It is of course a brilliant feeling, and one I hope, of course, will last for many decades to come. it is also an honour, and an opportunity I never thought would come my way. Like many other things, however, it is also a very long-drawn-out process, with large periods of nothingness. That's where the anti-climax hits, doubts start to gnaw at the edge of your consciousness and having an imagination becomes a curse: what if they've lost interest in my book; what if this whole digital-first-venture-for-new-authors thing isn't working out for them; what if they don't have enough pairs of hands to handle all the work and rush my book out unprepared; what if they just keep pushing back the date and it never gets published...
Then you give yourself a kick up the arse (which is necessary, but embarrassing if your kids catch you doing it) and knock yourself back to real life. The reality is that publishers are extremely busy people, and the bigger the publisher, the bigger the authors they are working with. They are also a business, and time must be spent most where the biggest earning potential lies. It's fair enough - if I ever hit the dizzy heights of best-sellerdom, I'd think it strange if a brand-new author received the same marketing support and prioritised attention as i did, so i can't find it any less strange when I am that brand-new author.
So I have to wait my turn, and fit into their schedule. I remind myself occasionally (the occasion being "every morning", to be honest) how brilliant it is to be in their schedule, but as I said, there are still the periods of radio silence that do stretch a bit. And that is where the little things come in.
These are the things that seem trivial, or a courtesy, or a comment in passing to those who dish them out, but mean so much in keeping a new author's spirits up.
Like being asked to speak to the Rotary Club of Hamilton about my experience in being offered a publishing contract.
Like being approached after that talk by a man who revealed himself to be a big fantasy fan and who said my storyline reminded him of one of my heroes, David Gemmell (oh, the experience of being mentioned in the same breath).
Like the old friend who I hadn't seen for years who turns out to be another big fantasy fan, saw a story about me in the local paper, looked up my website and became the very first person to sign up for my mailing list.

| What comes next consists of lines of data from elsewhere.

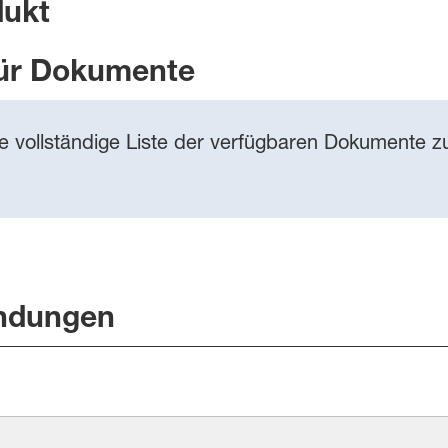
dukt
ür Dokumente
ie vollständige Liste der verfügbaren Dokumente zu
ndungen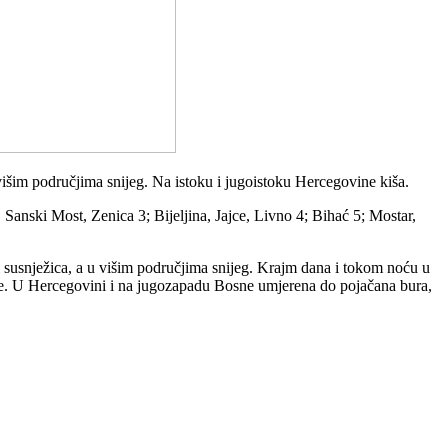
višim područjima snijeg. Na istoku i jugoistoku Hercegovine kiša.
 Sanski Most, Zenica 3; Bijeljina, Jajce, Livno 4; Bihać 5; Mostar,
 susnježica, a u višim područjima snijeg. Krajm dana i tokom noću u
anje. U Hercegovini i na jugozapadu Bosne umjerena do pojačana bura,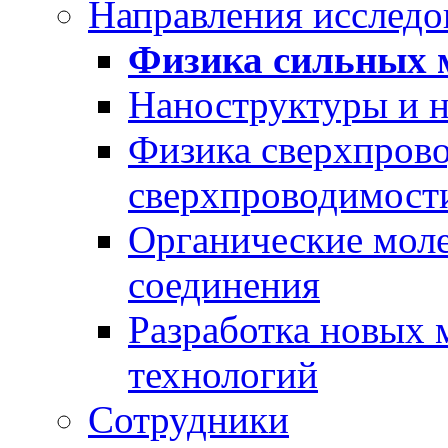
Направления исследо
Физика сильных 
Наноструктуры и 
Физика сверхпров
сверхпроводимост
Органические моле
соединения
Разработка новых 
технологий
Сотрудники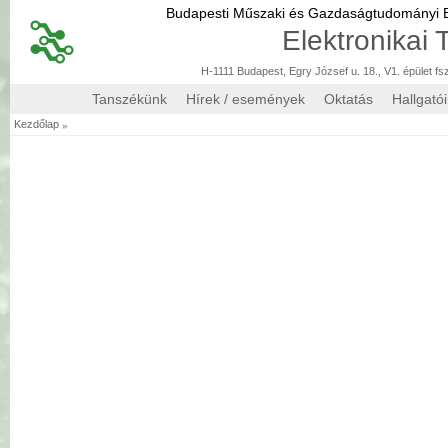
Budapesti Műszaki és Gazdaságtudományi
Elektronikai
H-1111 Budapest, Egry József u. 18., V1. épület fs
Tanszékünk
Hírek / események
Oktatás
Hallgató
»
Kezdőlap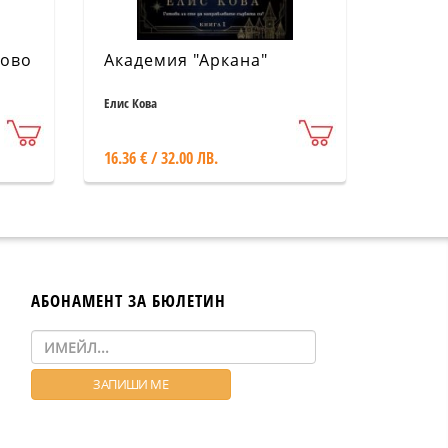
ново
Академия "Аркана"
Елис Кова
16.36 € / 32.00 ЛВ.
АБОНАМЕНТ ЗА БЮЛЕТИН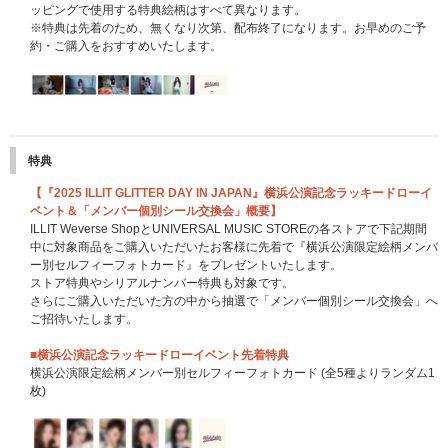
ッピングで使用する特典絵柄はすべて異なります。
※特典は先着のため、無くなり次第、配布終了になります。お早めのご予
約・ご購入をおすすめいたします。
特典
【『2025 ILLIT GLITTER DAY IN JAPAN』横浜公演記念ラッキードローイ
ベント＆「メンバー個別シール交換会」概要】
ILLIT Weverse ShopとUNIVERSAL MUSIC STOREの各ストアで下記期間
中に対象商品をご購入いただいたお客様に先着で『横浜公演限定絵柄メンバ
ー別セルフィーフォトカード』をプレゼントいたします。
ストア特典やシリアルナンバー特典も対象です。
さらにご購入いただいた方の中から抽選で「メンバー個別シール交換会」へ
ご招待いたします。
■横浜公演記念ラッキードローイベント先着特典
横浜公演限定絵柄メンバー別セルフィーフォトカード (全5種よりランダム1
枚)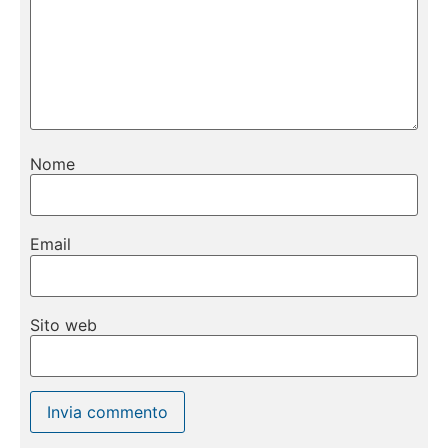
Nome
Email
Sito web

Like the local press who have been so supportive.
Like the email I received from Voyager that was short and to the point but had such a lovely tone that it brightened up an otherwise dark morning.
Like the people who stop in a corridor at work to ask about my book.

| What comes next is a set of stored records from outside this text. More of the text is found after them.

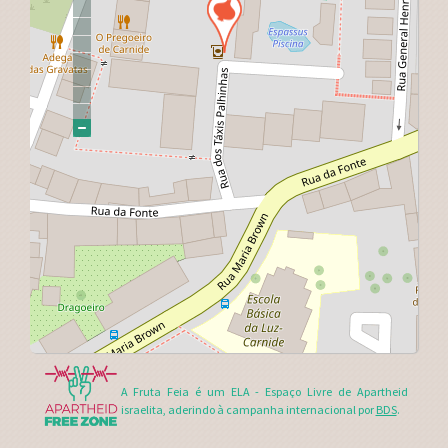
A Fruta Feia é um ELA - Espaço Livre de Apartheid
israelita, aderindo à campanha internacional por
BDS
.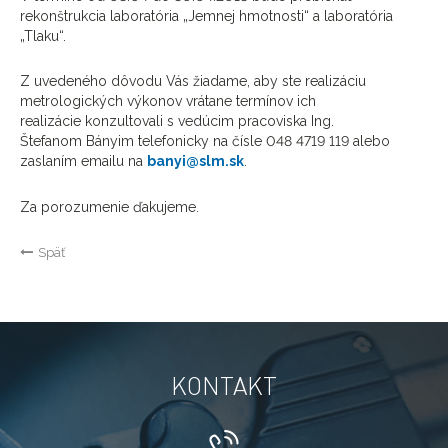
rekonštrukcia laboratória „Jemnej hmotnosti“ a laboratória
„Tlaku“.
Z uvedeného dôvodu Vás žiadame, aby ste realizáciu
metrologických výkonov vrátane termínov ich
realizácie konzultovali s vedúcim pracoviska Ing.
Štefanom Bányim telefonicky na čísle 048 4719 119 alebo
zaslaním emailu na
banyi@slm.sk
.
Za porozumenie ďakujeme.
Späť
KONTAKT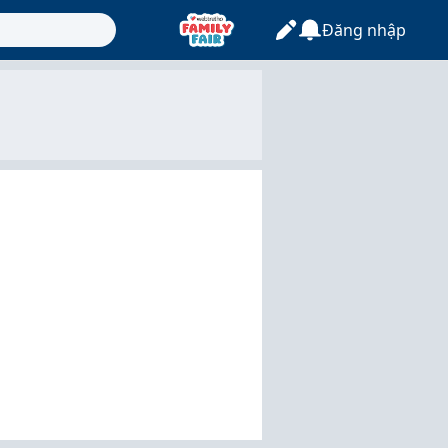
Đăng nhập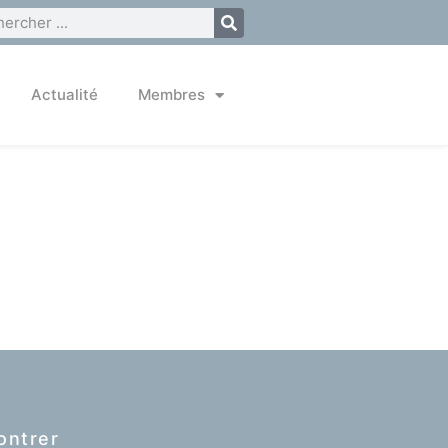
Actualité
Membres
ontrer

Like my wife, who is anything but a fantasy fan and who is as brutally honest as only a spouse can be, reading the synopses for books 2 and 3 and saying she really, really liked them.
Like superstar Bernard Cornwell finding the time and understanding, when he would have a million other things to do, to reply to my email seeking advice on agents with courtesy and care.
Like my colleague and friend who took care of my photography needs with such willingness, expertise and patience.
Like my family members who, out of the blue, contact me to say they can't wait for the book to come out.
Like so many others who did or said something that they thought was run-of-the mill but which meant so much to me.
I know, I know, this sounds like an Oscars acceptance speech or the acknowledgements page in a book, but while I am grateful for all of this, it is not so much in the grand scheme of things but more for the specific way they all picked up my spirits and kept me going in those moments. And probably without realising they were doing so.
For being a writer can be a nerve-wracking experience. Like, I guess, anyone in a creative field, you just do what you think is good and then put it out there for others to directly judge whether they like it or not - and you have no idea until they do judge it which way they are going to go.
So if the overall journey is a rollercoaster ride, it is these little things that keep you in your seat. And I really am grateful to all the people who have, in this way, kept me buckled in!